» **ABOUT THIS TASK**
Look through the records below and collect all lines that hold the string "cette".
TASK DATA section start
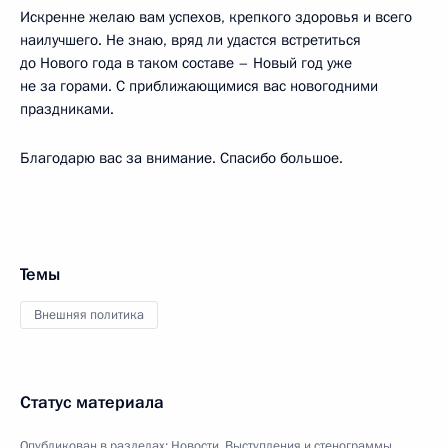
Искренне желаю вам успехов, крепкого здоровья и всего
наилучшего. Не знаю, вряд ли удастся встретиться
до Нового года в таком составе – Новый год уже
не за горами. С приближающимися вас новогодними
праздниками.
Благодарю вас за внимание. Спасибо большое.
Темы
Внешняя политика
Статус материала
Опубликован в разделах:
Новости
,
Выступления и стенограммы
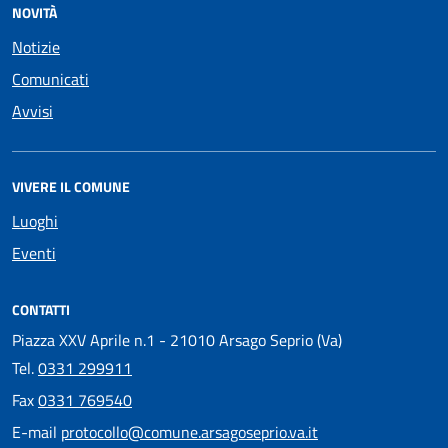
NOVITÀ
Notizie
Comunicati
Avvisi
VIVERE IL COMUNE
Luoghi
Eventi
CONTATTI
Piazza XXV Aprile n.1 - 21010 Arsago Seprio (Va)
Tel.
0331 299911
Fax
0331 769540
E-mail
protocollo@comune.arsagoseprio.va.it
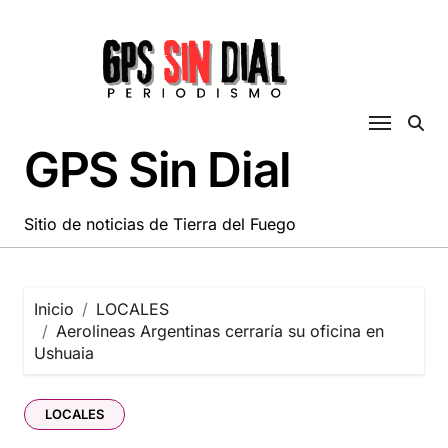
Saltar
al
contenido
GPS Sin Dial
Sitio de noticias de Tierra del Fuego
Inicio
LOCALES
Aerolineas Argentinas cerraría su oficina en
Ushuaia
LOCALES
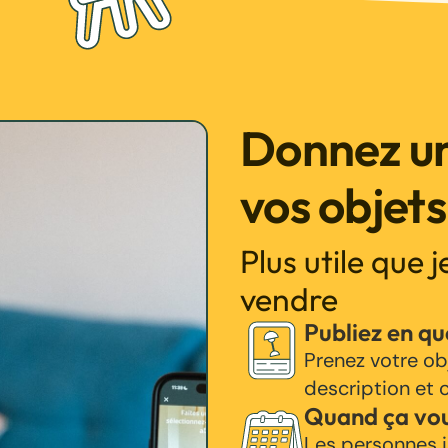
Donnez un
vos objets
Plus utile que 
vendre
Publiez en q
Prenez votre ob
description et c
Quand ça vo
Les personnes i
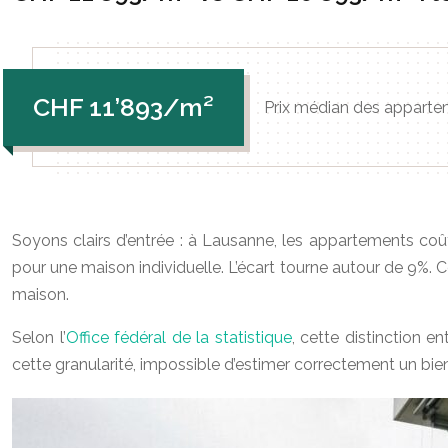
CHF 11’893/m²
Prix médian des apparte
Soyons clairs d’entrée : à Lausanne, les appartements 
pour une maison individuelle. L’écart tourne autour de 9%. 
maison.
Selon l’
Office fédéral de la statistique
, cette distinction 
cette granularité, impossible d’estimer correctement un bien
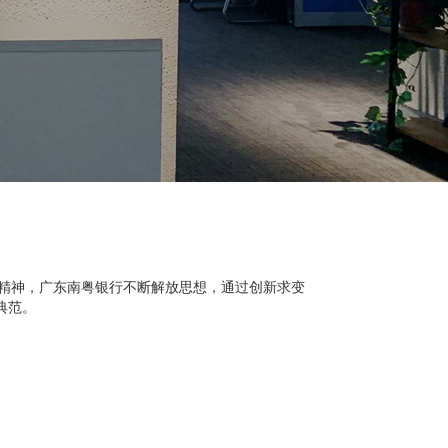
企业精神，广东南粤银行不断解放思想，通过创新求变
典范。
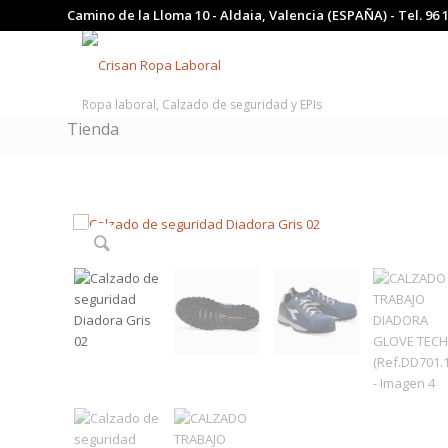
Camino de la Lloma 10 - Aldaia, Valencia (ESPAÑA) - Tel.
96 
Ropa laboral, Calzado de seguridad y EPIs
Tienda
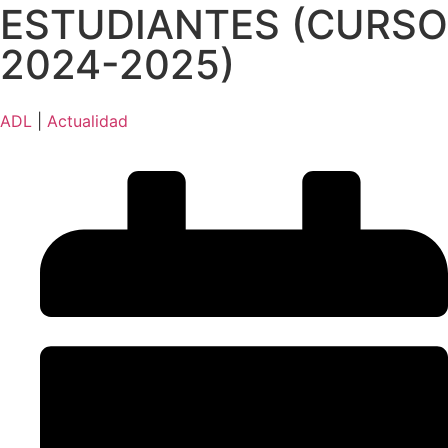
ESTUDIANTES (CURSO
2024-2025)
ADL
|
Actualidad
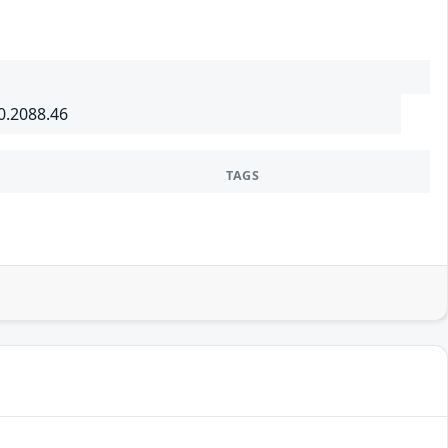
0.2088.46
TAGS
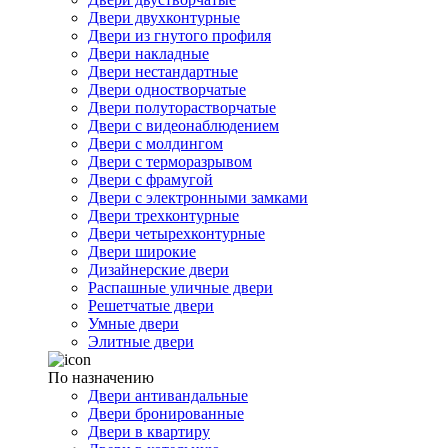
Двери двухконтурные
Двери из гнутого профиля
Двери накладные
Двери нестандартные
Двери одностворчатые
Двери полуторастворчатые
Двери с видеонаблюдением
Двери с молдингом
Двери с терморазрывом
Двери с фрамугой
Двери с электронными замками
Двери трехконтурные
Двери четырехконтурные
Двери широкие
Дизайнерские двери
Распашные уличные двери
Решетчатые двери
Умные двери
Элитные двери
По назначению
Двери антивандальные
Двери бронированные
Двери в квартиру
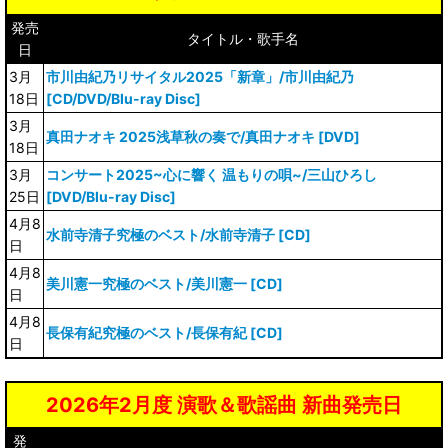
発売
タイトル・歌手名
日
3月
市川由紀乃リサイタル2025「新章」/市川由紀乃
18日
[CD/DVD/Blu-ray Disc]
3月
真田ナオキ 2025浅草秋の奏で/真田ナオキ [DVD]
18日
3月
コンサート2025~心に響く 温もりの唄~/三山ひろし
25日
[DVD/Blu-ray Disc]
4月8
水前寺清子究極のベスト/水前寺清子 [CD]
日
4月8
美川憲一究極のベスト/美川憲一 [CD]
日
4月8
長保有紀究極のベスト/長保有紀 [CD]
日
2026年2月度 演歌＆歌謡曲 新曲発売日
発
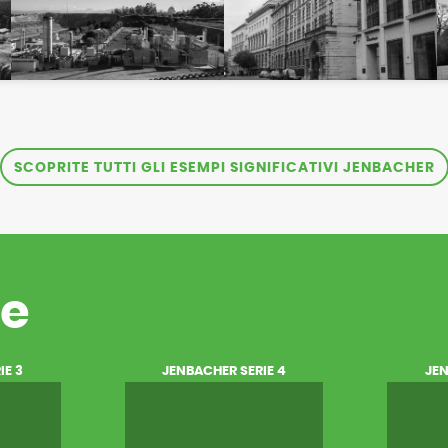
SCOPRITE TUTTI GLI ESEMPI SIGNIFICATIVI JENBACHER
re
IE 3
JENBACHER SERIE 4
JEN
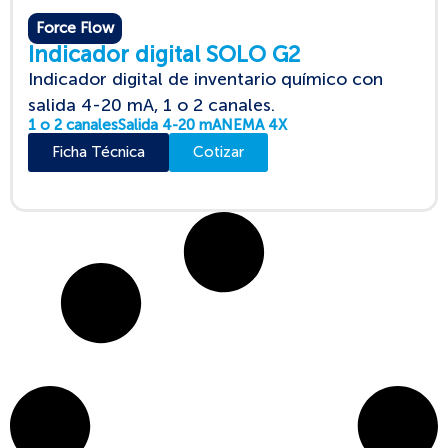
Force Flow
Indicador digital SOLO G2
Indicador digital de inventario químico con
salida 4-20 mA, 1 o 2 canales.
1 o 2 canales
Salida 4-20 mA
NEMA 4X
Ficha Técnica
Cotizar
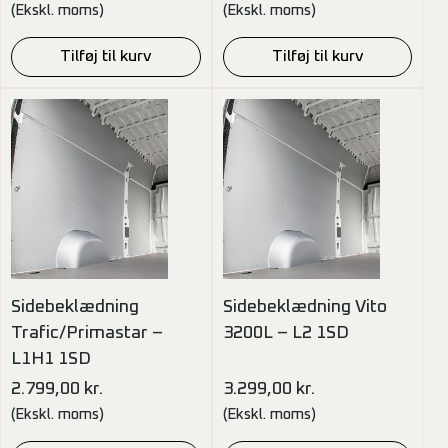
(Ekskl. moms)
(Ekskl. moms)
Tilføj til kurv
Tilføj til kurv
Sidebeklædning
Sidebeklædning Vito
Trafic/Primastar –
3200L – L2 1SD
L1H1 1SD
2.799,00
kr.
3.299,00
kr.
(Ekskl. moms)
(Ekskl. moms)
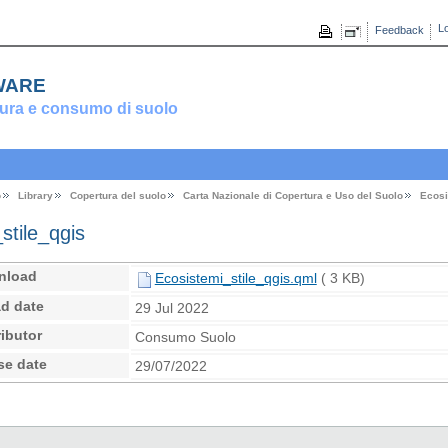
Lo
Feedback
ware
ura e consumo di suolo
o
Library
Copertura del suolo
Carta Nazionale di Copertura e Uso del Suolo
Ecosi
stile_qgis
nload
Ecosistemi_stile_qgis.qml
( 3 KB)
d date
29 Jul 2022
ibutor
Consumo Suolo
se date
29/07/2022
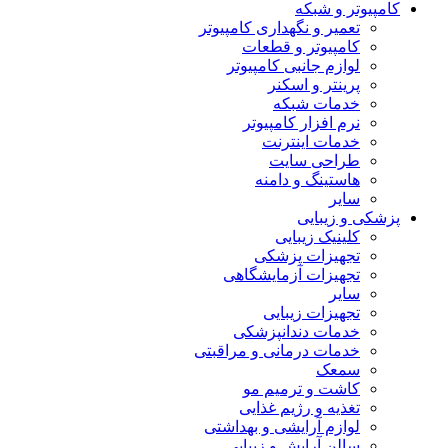
کامپیوتر و شبکه
تعمیر و نگهداری کامپیوتر
کامپیوتر و قطعات
لوازم جانبی کامپیوتر
پرینتر و اسکنر
خدمات شبکه
نرم افزار کامپیوتر
خدمات اینترنت
طراحی سایت
هاستینگ و دامنه
سایر
پزشکی و زیبایی
کلینیک زیبایی
تجهیزات پزشکی
تجهیزات آزمایشگاهی
سایر
تجهیزات زیبایی
خدمات دندانپزشکی
خدمات درمانی و مراقبتی
سمعک
کاشت و ترمیم مو
تغذیه و رژیم غذایی
لوازم آرایشی و بهداشتی
سالن آرایش و زیبایی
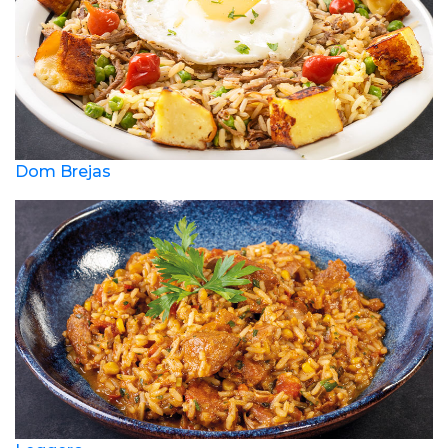
Dom Brejas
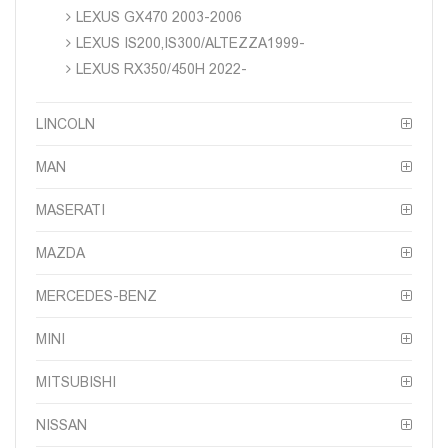
LEXUS GX470 2003-2006
LEXUS IS200,IS300/ALTEZZA1999-
LEXUS RX350/450H 2022-
LINCOLN
MAN
MASERATI
MAZDA
MERCEDES-BENZ
MINI
MITSUBISHI
NISSAN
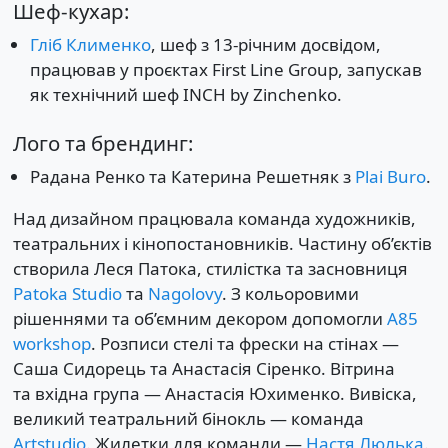
Шеф-кухар:
Гліб Клименко
, шеф з 13-річним досвідом,
працював у проєктах First Line Group, запускав
як технічний шеф INCH by Zinchenko.
Лого та брендинг:
Радана Ренко та Катерина Решетняк з
Plai Buro
.
Над дизайном працювала команда художників,
театральних і кінопостановників. Частину об’єктів
створила Леся Патока, стилістка та засновниця
Patoka Studio
та
Nagolovy
. З кольоровими
рішеннями та об’ємним декором допомогли
A85
workshop
. Розписи стелі та фрески на стінах —
Саша Сидорець та Анастасія Сіренко. Вітрина
та вхідна група — Анастасія Юхименко. Вивіска,
великий театральний бінокль — команда
Artstudio
. Жилетки для команди —
Настя Люлька
.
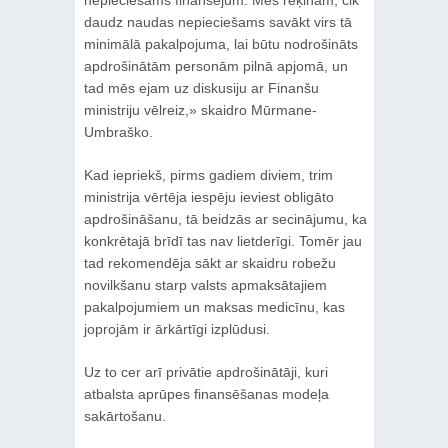
nepieciešams finansējum. Mēs rēķinām, cik
daudz naudas nepieciešams savākt virs tā
minimālā pakalpojuma, lai būtu nodrošināts
apdrošinātām personām pilnā apjomā, un
tad mēs ejam uz diskusiju ar Finanšu
ministriju vēlreiz,» skaidro Mūrmane-
Umbraško.
Kad iepriekš, pirms gadiem diviem, trim
ministrija vērtēja iespēju ieviest obligāto
apdrošināšanu, tā beidzās ar secinājumu, ka
konkrētajā brīdī tas nav lietderīgi. Tomēr jau
tad rekomendēja sākt ar skaidru robežu
novilkšanu starp valsts apmaksātajiem
pakalpojumiem un maksas medicīnu, kas
joprojām ir ārkārtīgi izplūdusi.
Uz to cer arī privātie apdrošinātāji, kuri
atbalsta aprūpes finansēšanas modeļa
sakārtošanu.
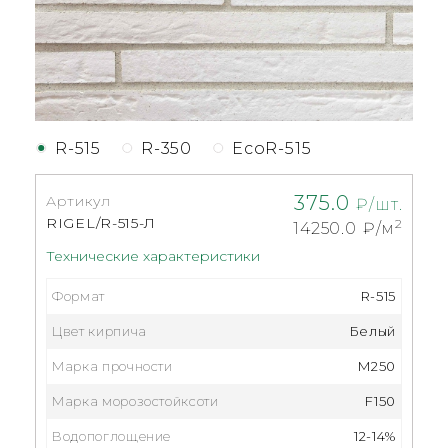
R-515
R-350
EcoR-515
375.0
Артикул
₽/шт.
RIGEL/R-515-Л
2
14250.0
₽/м
Технические характеристики
Формат
R-515
Цвет кирпича
Белый
Марка прочности
M250
Марка морозостойксоти
F150
Водопоглощение
12-14%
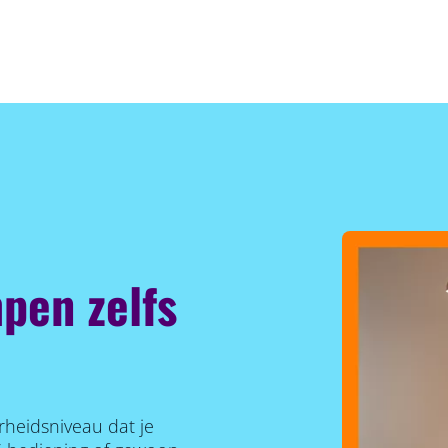
pen zelfs
rheidsniveau dat je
TASK DATA section end
» **ANSWER TO THIS PROBLEM**
, cette distinction 
cette granularité, impossible d’estimer correctement un bien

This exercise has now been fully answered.